In general, mental health conditions may be grouped into one of three categories:
- Mental illnesses that affect adults
- Serious emotional disturbances that affect children
- Intellectual/developmental disabilities affecting adults and children
What is Mental Illness
The Michigan Mental Health Code defines mental illness as "a substantial disorder of thought or mood that significantly impairs judgment, behavior, capacity to recognize reality, or ability to cope with the ordinary demands of life."

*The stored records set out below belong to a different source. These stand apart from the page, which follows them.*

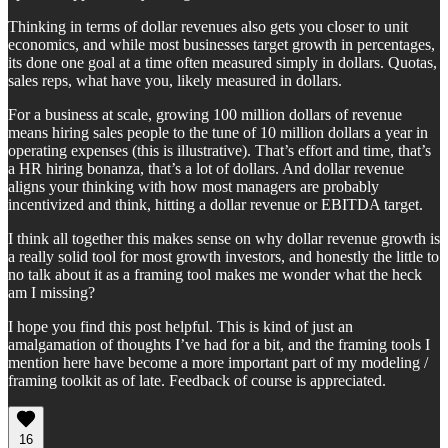
Thinking in terms of dollar revenues also gets you closer to unit
economics, and while most businesses target growth in percentages,
its done one goal at a time often measured simply in dollars. Quotas,
sales reps, what have you, likely measured in dollars.
For a business at scale, growing 100 million dollars of revenue
means hiring sales people to the tune of 10 million dollars a year in
operating expenses (this is illustrative). That’s effort and time, that’s
a HR hiring bonanza, that’s a lot of dollars. And dollar revenue
aligns your thinking with how most managers are probably
incentivized and think, hitting a dollar revenue or EBITDA target.
I think all together this makes sense on why dollar revenue growth is
a really solid tool for most growth investors, and honestly the little to
no talk about it as a framing tool makes me wonder what the heck
am I missing?
I hope you find this post helpful. This is kind of just an
amalgamation of thoughts I’ve had for a bit, and the framing tools I
mention here have become a more important part of my modeling /
framing toolkit as of late. Feedback of course is appreciated.
16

Major types of mental illness: ADHD. Anxiety. Bereavement. Bipolar Disorder. Borderline Personality Disorder. Conduct Disorder. Depression. Eating Disorders. Obsessive Compulsive Disorder. Oppositional Defiant Disorder. Panic Disorder. Phobias. Post-traumatic Stress Disorder. Reactive Disorder. Schizophrenia. Self-Injury. Substance Use Disorder.

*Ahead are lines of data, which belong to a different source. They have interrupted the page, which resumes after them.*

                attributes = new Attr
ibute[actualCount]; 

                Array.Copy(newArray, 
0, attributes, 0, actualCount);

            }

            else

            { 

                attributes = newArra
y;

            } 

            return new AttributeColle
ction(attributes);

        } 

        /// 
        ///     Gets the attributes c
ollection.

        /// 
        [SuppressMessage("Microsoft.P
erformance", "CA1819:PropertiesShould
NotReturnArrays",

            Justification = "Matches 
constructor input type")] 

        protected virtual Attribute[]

What is Serious Emotional Disturbance
A serious emotional disturbance means a diagnosable mental, behavioral, or emotional disorder that severely disrupts a child's or adolescent's ability to function socially, academically, and emotionally, at home, in school, or in the community, and has been apparent for more than a six month period.

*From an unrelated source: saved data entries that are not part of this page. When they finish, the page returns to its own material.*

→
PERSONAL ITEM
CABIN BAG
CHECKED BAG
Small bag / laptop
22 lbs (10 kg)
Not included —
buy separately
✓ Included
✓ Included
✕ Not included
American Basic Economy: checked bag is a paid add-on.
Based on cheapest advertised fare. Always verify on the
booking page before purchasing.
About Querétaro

What is Intellectual/Developmental Disability
Intellectual/developmental disabilities are a diverse group of severe chronic conditions that are due to mental and/or physical impairments. People with intellectual/developmental disabilities have problems with major life activities such as language, mobility, learning, self-help, and independent living. Intellectual/developmental disabilities begin anytime during development up to 22 years of age and usually last throughout a person's lifetime.